BLOG

FILTERS
Bull Market Has “Short-Circuited”; History Offers Reassurance

By: Cameron Diehl, CFP®

Friends – We’ve officially entered a bear market for the first time in over 11 years – and one of the fastest in history after we just made new all-time highs back in mid-February. The headlines and swiftness of it all are quite unnerving.

At times like this, the most common advice you’ll hear from me or many others will be the tried and true – remain calm, don’t panic, stay the course, think long term, look for opportunities – and throughout history that has proven to be sound advice, and I truly believe that will be the case again this time.

All that being said, even the most steadfast, long-term investors can feel helpless at times like this and sometimes it feels good to just do something.

To that end, I’ve put together a checklist of actionable steps that every investor can consider right now.

I’m working overtime and actively going through and reviewing all of these opportunities with each of my clients as we speak. If you have questions about any of these, please don’t hesitate to reach out any time. I’m here to help.

  1. Check Your Cash – Do you have enough cash on hand to weather a potential extended downturn in the economy? Do you have a buffer in case of emergencies, unforeseen expenses or disruptions to your income? If not, you may want to sketch out a game plan to shore up any shortfalls.

  2. Gut Check Your Portfolio – It’s OK for market volatility to make you nervous or anxious or even a little upset. But if this most recent sell off has pushed you to your breaking point, it’s likely a sign you were invested too aggressively to begin with. If that’s the case you may want to seek advice and consider adjusting your long-term investment strategy going forward.

  3. Rebalance If Needed – One of the great benefits of a well-diversified portfolio is the opportunity to regularly rebalance back to your target asset allocation. Over the past few weeks as bonds have increased in value and stocks have fallen, your portfolio may have drifted from its targets. Rebalancing back to those targets can support a discipline of selling high and buying low.

  4. Harvest Tax Losses – If you have unrealized losses in your portfolio, tax-loss harvesting can provide a silver lining to offset future gains or even up to $3,000 of ordinary income.

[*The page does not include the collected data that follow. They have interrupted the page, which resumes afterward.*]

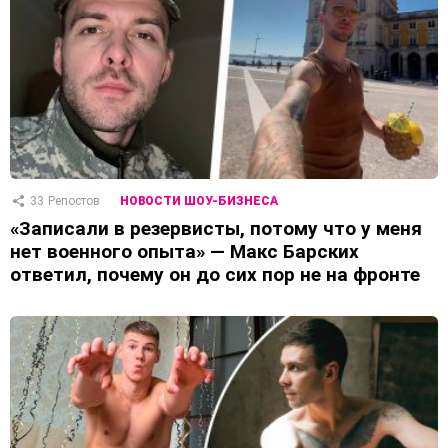
33
Репостов
НОВОСТИ ШОУ-БИЗНЕСА
«Записали в резервисты, потому что у меня
нет военного опыта» — Макс Барских
ответил, почему он до сих пор не на фронте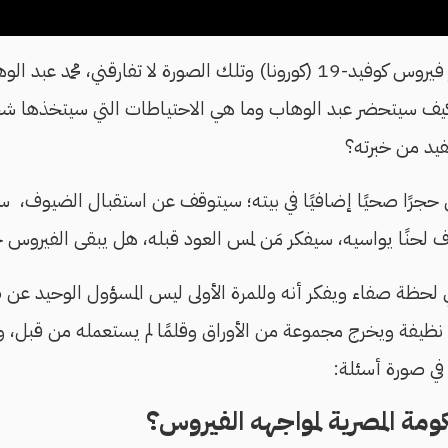
فيروس كوفيد-19 (كورونا) وتلك الصورة لا تفارقني، محمد عب
، كيف سيتحضر عبد الوهاب وما هي الاحتياطات التي سيتخذ
د من خبرته؟
حجرًا صحيًا إضافيًا في بيته؛ سيتوقف عن استقبال الضيوف، سيب
ف لحنًا يواسيه، سيفكر مَن لمس العود قبله، هل يبقى الفيروس حي
لحظة صفاء ويفكر أنه وللمرة الأولى ليس المسؤول الوحيد عن 
ظيفة ويخرج مجموعة من الأوراق وقلمًا لم يستعمله من قبل، وي
في صورة أسئلة:
مة المصرية لمواجهه الفيروس؟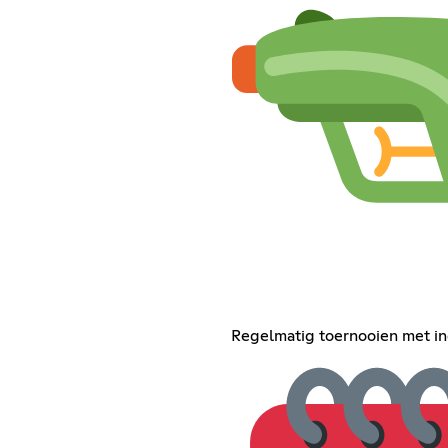
Regelmatig toernooien met ing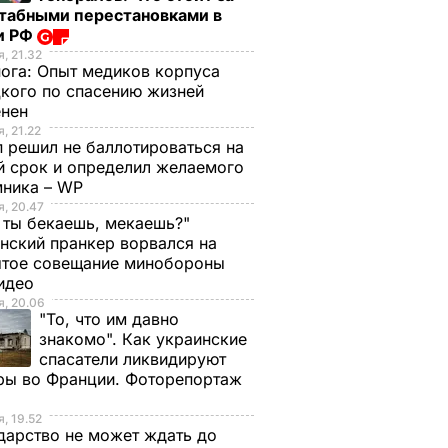
табными перестановками в
и РФ
, 21.32
нога:
Опыт медиков корпуса
кого по спасению жизней
енен
, 21.22
 решил не баллотироваться на
й срок и определил желаемого
мника – WP
, 20.47
 ты бекаешь, мекаешь?"
нский пранкер ворвался на
ытое совещание минобороны
Видео
, 20.06
"То, что им давно
знакомо". Как украинские
спасатели ликвидируют
ры во Франции. Фоторепортаж
, 19.52
дарство не может ждать до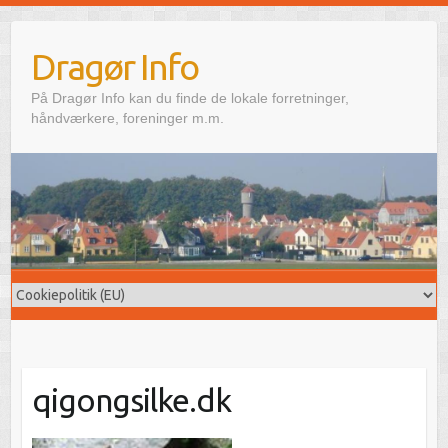
Skip
to
Dragør Info
content
På Dragør Info kan du finde de lokale forretninger,
håndværkere, foreninger m.m.
qigongsilke.dk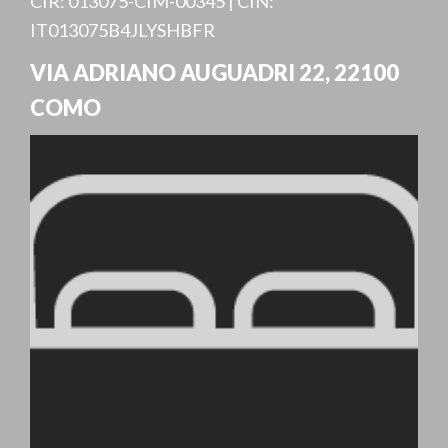
CIR: 013075-CIM-00345 | CIN:
IT013075B4JLYSHBFR
VIA ADRIANO AUGUADRI 22
,
22100
COMO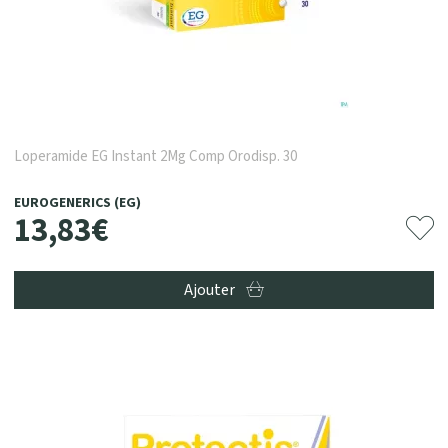
Loperamide EG Instant 2Mg Comp Orodisp. 30
EUROGENERICS (EG)
13
,
83
€
Ajouter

  5. Review Your Debt – Interest rates are at historic lows. Refinancing a mortgage or consolidating other debt could provide significant savings.

  6. Add to Your Longest-Term, Tax-Advantaged Accounts – To the extent you have sufficient liquidity and want to try and take advantage of a down market, I would start by looking at your longest-term, tax-advantaged accounts – 401(k)s, IRAs, HSAs, 529s.

  7. Buy Quality – If you are going to invest new money, I would steer toward high-quality holdings either in line with your existing portfolio or companies/investments you’d be comfortable holding long term. The risks in trying to pick beat up areas like energy, cruise lines, airlines, etc. likely outweighs the potential reward for long-term investors as they could continue to face difficulties for an extended period of time.

  8. Convert to a Roth IRA / 401(k) – Another opportunity in a market pullback is to convert to a Roth IRA / 401(k) at reduced values, thus triggering a lower tax bill. This is a complicated decision but could pay dividends if it fits within your overall plan.

  9. Get a Second Opinion – Regardless of where you are in your planning and investing, having a sounding board to discuss ideas or even just vent is always a good idea – please don’t hesitate to reach out.

  10. Stop Watching the Markets – Once you’ve gone through the steps above and are comfortable you’re well-positioned for the long-term, stop watching the markets. The added anxiety won’t do anything to help and you’ve done everything you can and we’ll continue to send along updates as needed.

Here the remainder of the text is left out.